La Conmebol hizo oficial lo que desde hace semanas venía circulando con fuerza en el mundo del fútbol: la Selección Argentina jugará ante España la Finalissima 2026, un choque estelar entre los campeones de la Copa América y la Eurocopa que marcará el calendario futbolístico internacional del próximo año.
El partido, que forma parte del calendario oficial de la confederación sudamericana, tendrá lugar entre el 17 y el 25 de marzo de 2026, y aún resta definir la sede. Entre las opciones más firmes aparecen Estados Unidos, como antesala del Mundial, y también los millones de Qatar y Arabia Saudita, que ya elevaron propuestas para llevar el espectáculo a Asia.
Este cruce no solo representa un duelo entre las dos potencias actuales de cada continente, sino que también podría marcar el primer enfrentamiento entre Lionel Messi y Lamine Yamal, una especie de paso de antorcha generacional entre la leyenda rosarina y la joya precoz del fútbol español.
La Finalissima estaba pactada desde hacía tiempo entre Claudio “Chiqui” Tapia (AFA) y Rafael Louzán (RFEF), pero su confirmación dependía de un detalle clave: la clasificación directa de España al Mundial. Si la Roja hubiera terminado segunda en su grupo clasificatorio (compartido con Turquía, Georgia y Bulgaria), habría tenido que disputar el repechaje justo en esas fechas, lo que hubiese obligado a postergar el duelo o moverlo cerca del inicio de la Copa del Mundo, algo que ninguna de las dos federaciones quería.
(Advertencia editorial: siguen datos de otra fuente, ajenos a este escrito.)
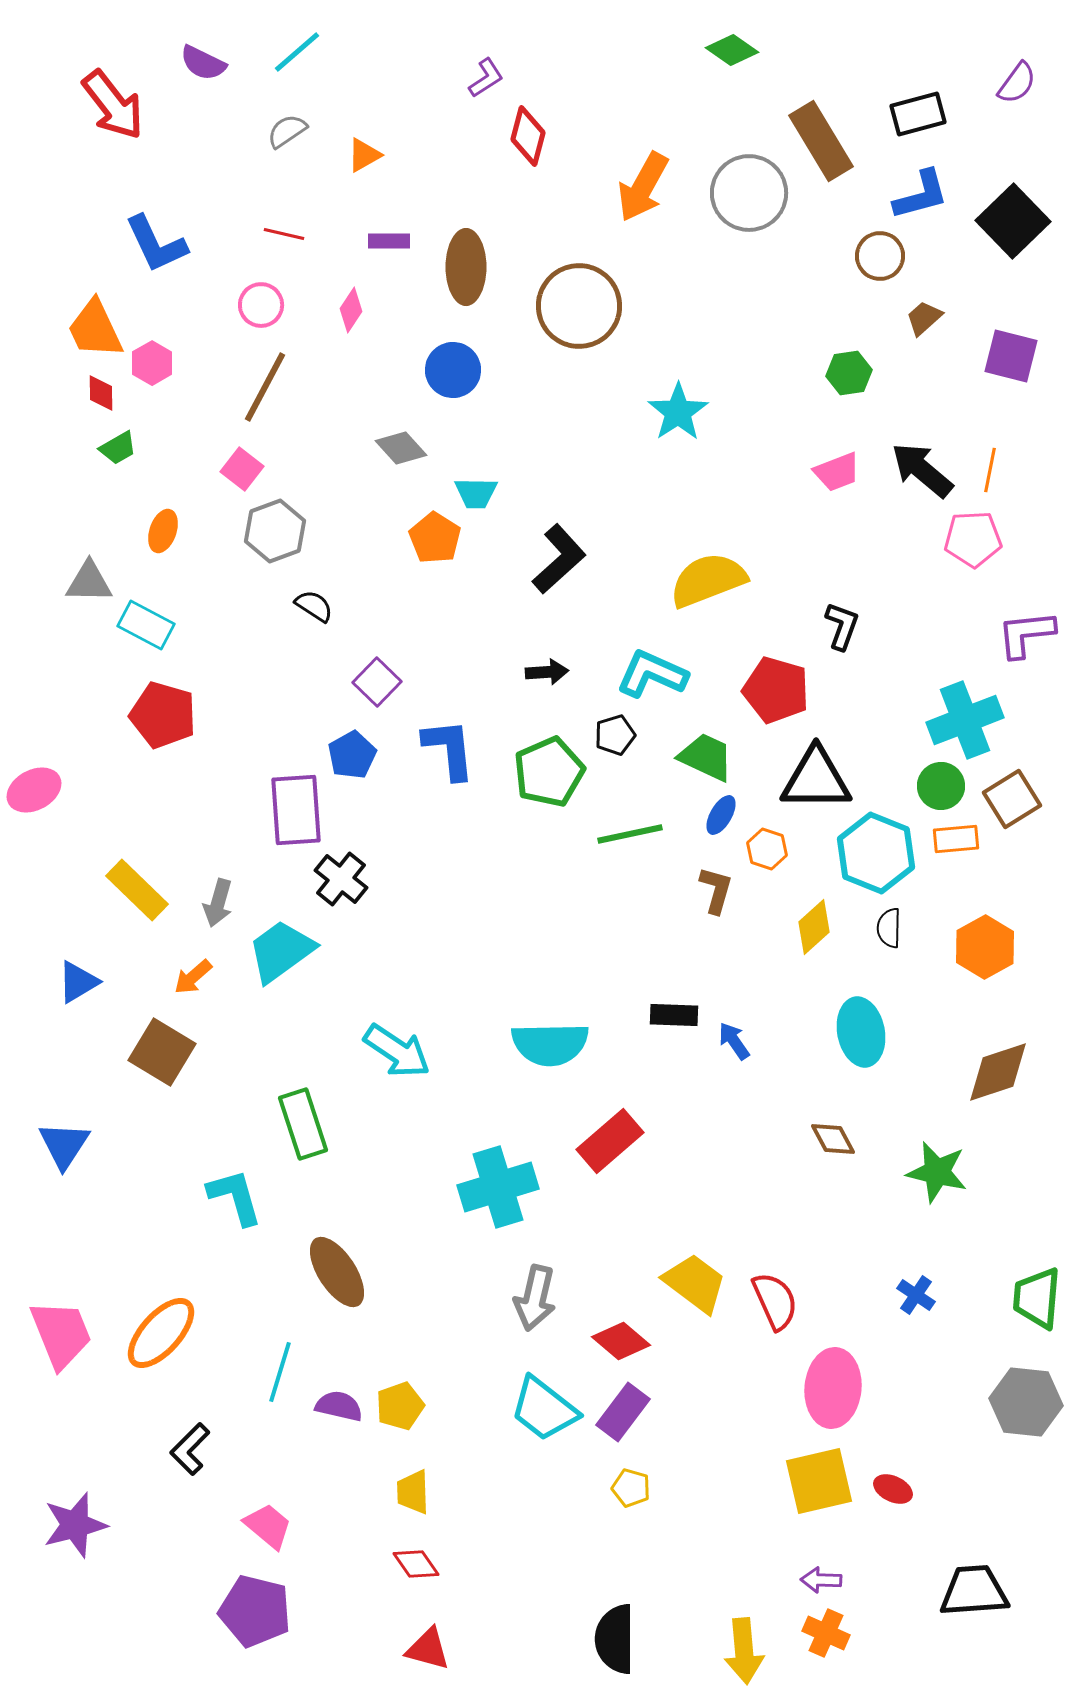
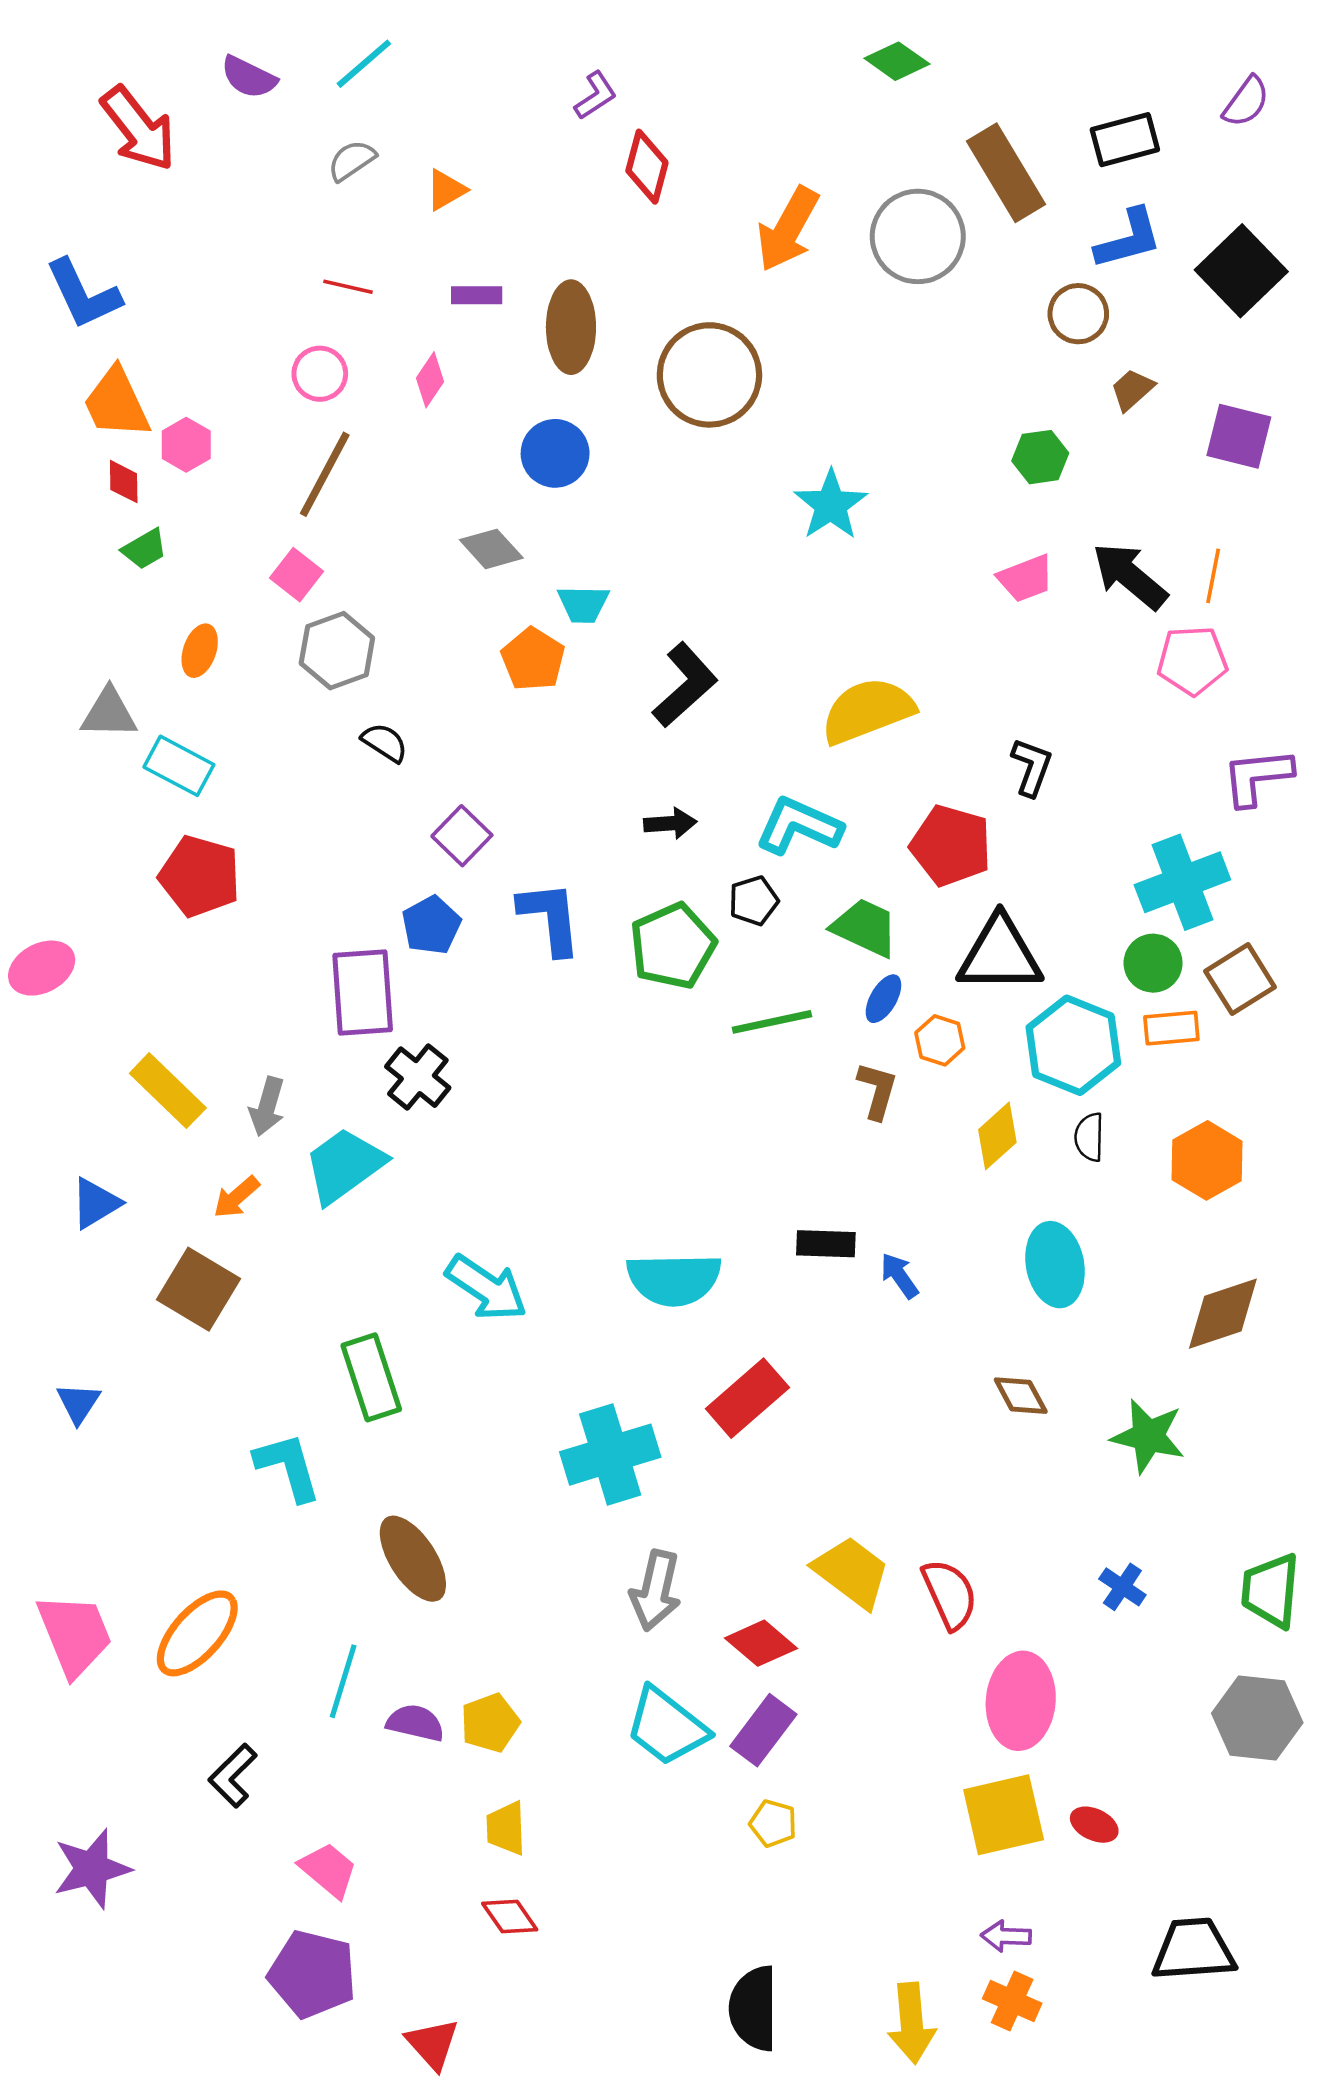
blue L-shape: (156, 244) -> (83, 294), moved
blue triangle: (64, 1145) -> (78, 1403), size x0.7
red triangle: (428, 1649) -> (433, 2044), moved, turned 33

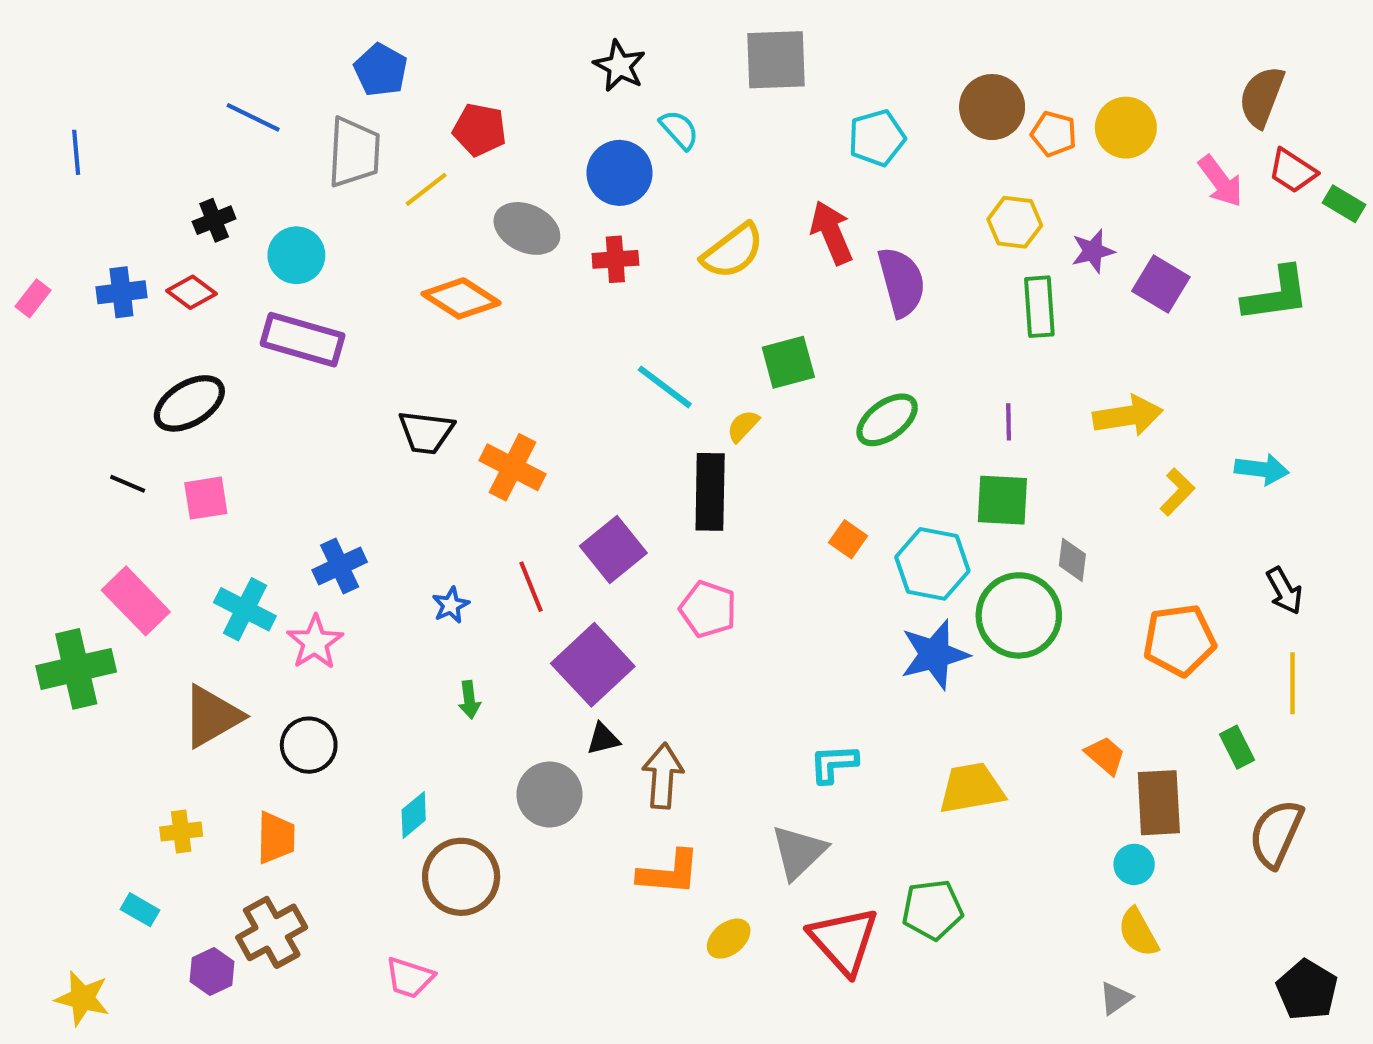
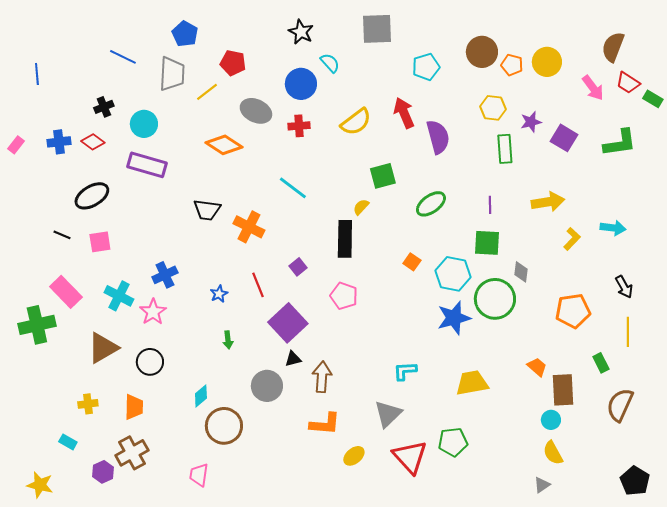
cyan line: (665, 387) -> (293, 188), moved
purple square: (613, 550) -> (298, 267), size x0.6
pink trapezoid: (410, 978) -> (199, 475), turned 80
Ahora, con ese obstáculo aparentemente despejado, el foco pasa a la sede del evento, un punto que promete una fuerte puja geopolítica y comercial. Mientras Estados Unidos aparece como la opción más lógica —por cercanía temporal y geográfica con el Mundial—, las ofertas millonarias de Qatar y Arabia Saudita han reconfigurado el escenario. En especial, Arabia busca seguir posicionándose como anfitrión de eventos de élite tras organizar la Supercopa Española y recibir a Cristiano Ronaldo en su liga.
En la previa, el partido tiene todos los ingredientes para ser un verdadero espectáculo: el campeón del mundo vigente, con Messi posiblemente jugando su último gran torneo, contra una selección en plena reconstrucción que tiene en Yamal a su estrella naciente. El morbo de verlos cara a cara no es menor y podría terminar de inclinar la balanza para que la Finalissima se convierta en uno de los eventos deportivos más atractivos de la primera mitad del 2026.
Mientras tanto, los hinchas ya empiezan a contar los días para este nuevo capítulo en la historia entre Sudamérica y Europa, una rivalidad que trasciende continentes y que ahora tendrá su capítulo más reciente en una sede aún por confirmar, pero con figuras que ya garantizan emociones.